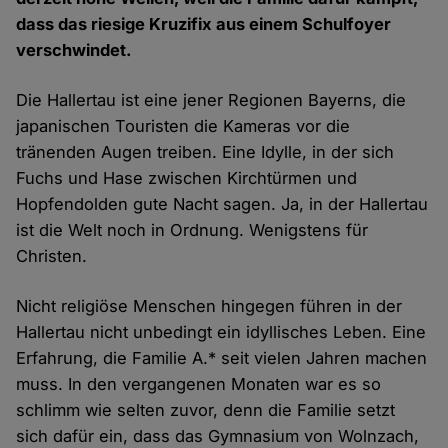
dass das riesige Kruzifix aus einem Schulfoyer
verschwindet.
Die Hallertau ist eine jener Regionen Bayerns, die
japanischen Touristen die Kameras vor die
tränenden Augen treiben. Eine Idylle, in der sich
Fuchs und Hase zwischen Kirchtürmen und
Hopfendolden gute Nacht sagen. Ja, in der Hallertau
ist die Welt noch in Ordnung. Wenigstens für
Christen.
Nicht religiöse Menschen hingegen führen in der
Hallertau nicht unbedingt ein idyllisches Leben. Eine
Erfahrung, die Familie A.* seit vielen Jahren machen
muss. In den vergangenen Monaten war es so
schlimm wie selten zuvor, denn die Familie setzt
sich dafür ein, dass das Gymnasium von Wolnzach,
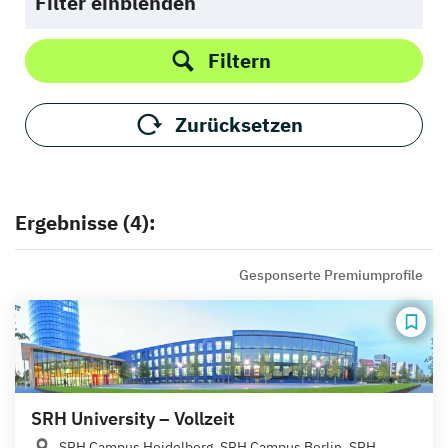
Filter einblenden
Filtern
Zurücksetzen
Ergebnisse (4):
Gesponserte Premiumprofile
SRH University – Vollzeit
SRH Campus Heidelberg, SRH Campus Berlin, SRH...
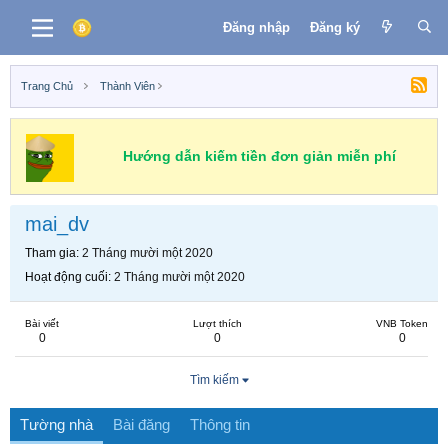
Đăng nhập
Đăng ký
Trang Chủ
Thành Viên
Hướng dẫn kiếm tiền đơn giản miễn phí
mai_dv
Tham gia
2 Tháng mười một 2020
Hoạt động cuối
2 Tháng mười một 2020
Bài viết
Lượt thích
VNB Token
0
0
0
Tìm kiếm
Tường nhà
Bài đăng
Thông tin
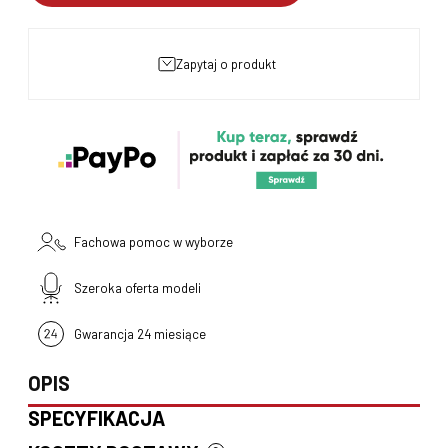
zapytaj o produkt
Fachowa pomoc w wyborze
Szeroka oferta modeli
Gwarancja 24 miesiące
OPIS
SPECYFIKACJA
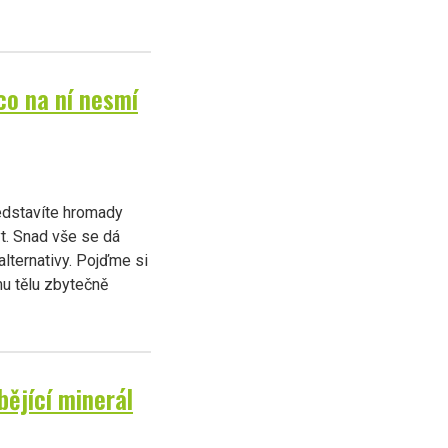
co na ní nesmí
ředstavíte hromady
ýt. Snad vše se dá
lternativy. Pojďme si
mu tělu zbytečně
bějící minerál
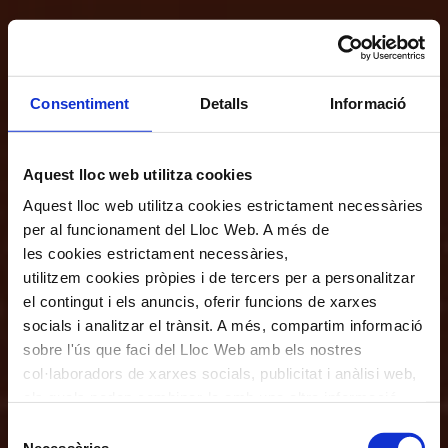
Consentiment
Detalls
Informació
Aquest lloc web utilitza cookies
Aquest lloc web utilitza cookies estrictament necessàries
per al funcionament del Lloc Web. A més de
les cookies estrictament necessàries,
utilitzem cookies pròpies i de tercers per a personalitzar
el contingut i els anuncis, oferir funcions de xarxes
socials i analitzar el trànsit. A més, compartim informació
sobre l'ús que faci del Lloc Web amb els nostres
col·laboradors de xarxes socials, publicitat i anàlisi web,
els quals poden combinar-la amb una altra informació
que els hagi proporcionat o que hagin recopilat a través
Selecció
de l'ús que hagi fet dels seus serveis. En el quadre
Necessàries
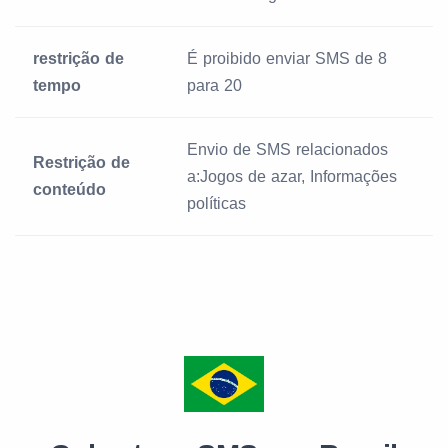
restrição de
É proibido enviar SMS de 8
tempo
para 20
Envio de SMS relacionados
Restrição de
a:Jogos de azar, Informações
conteúdo
políticas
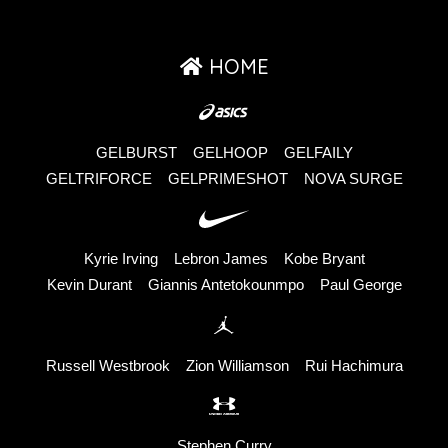
HOME
GELBURST
GELHOOP
GELFAILY
GELTRIFORCE
GELPRIMESHOT
NOVA SURGE
Kyrie Irving
Lebron James
Kobe Bryant
Kevin Durant
Giannis Antetokounmpo
Paul George
Russell Westbrook
Zion Williamson
Rui Hachimura
Stephen Curry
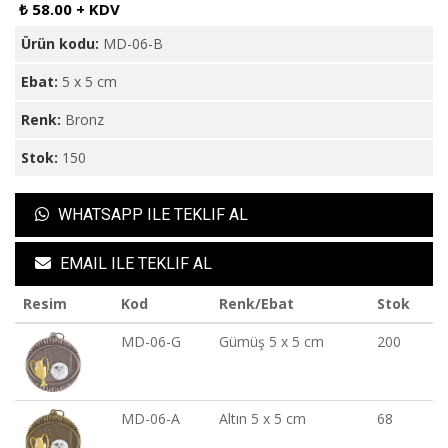
₺ 58.00 + KDV
Ürün kodu:
MD-06-B
Ebat:
5 x 5 cm
Renk:
Bronz
Stok:
150
WHATSAPP ILE TEKLIF AL
EMAIL ILE TEKLIF AL
Resim
Kod
Renk/Ebat
Stok
MD-06-G
Gümüş 5 x 5 cm
200
MD-06-A
Altın 5 x 5 cm
68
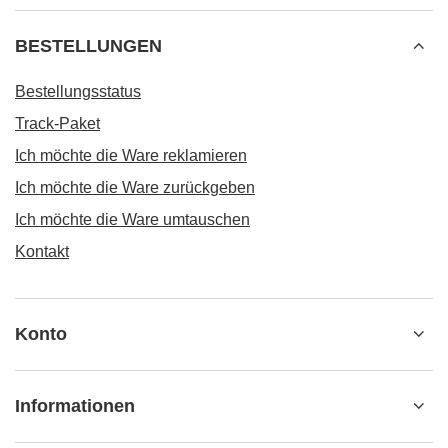
BESTELLUNGEN
Bestellungsstatus
Track-Paket
Ich möchte die Ware reklamieren
Ich möchte die Ware zurückgeben
Ich möchte die Ware umtauschen
Kontakt
Konto
Informationen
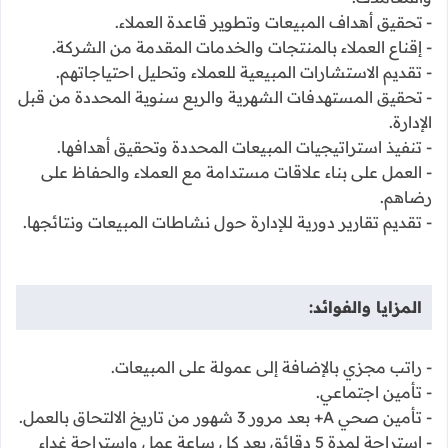
- تحقيق أهداف المبيعات وتطوير قاعدة العملاء.
- إقناع العملاء بالمنتجات والخدمات المقدمة من الشركة.
- تقديم الاستشارات المبيعية للعملاء وتحليل احتياجاتهم.
- تحقيق المستهدفات الشهرية والربع سنوية المحددة من قبل
الإدارة.
- تنفيذ استراتيجيات المبيعات المحددة وتحقيق أهدافها.
- العمل على بناء علاقات مستدامة مع العملاء والحفاظ على
رضاهم.
- تقديم تقارير دورية للإدارة حول نشاطات المبيعات ونتائجها.
المزايا والفوائد:
- راتب مجزي بالإضافة إلى عمولة على المبيعات.
- تأمين اجتماعي.
- تأمين صحي A+ بعد مرور 3 شهور من تاريخ الالتحاق بالعمل.
- استراحة لمدة 5 دقائق بعد كل ساعة عمل واستراحة غداء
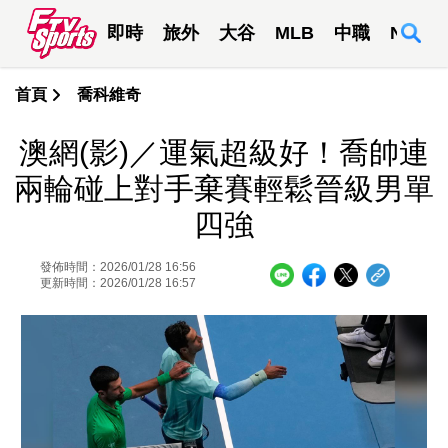
即時
旅外
大谷
MLB
中職
NBA
首頁
喬科維奇
澳網(影)／運氣超級好！喬帥連
兩輪碰上對手棄賽輕鬆晉級男單
四強
發佈時間：2026/01/28 16:56
更新時間：2026/01/28 16:57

##########

*ASSIGNMENT*:
Pull out all lines containing the word "dass" from the entries above.

*EXERCISE ANSWER*:
dass das riesige Kruzifix aus einem Schulfoyer
sich dafür ein, dass das Gymnasium von Wolnzach,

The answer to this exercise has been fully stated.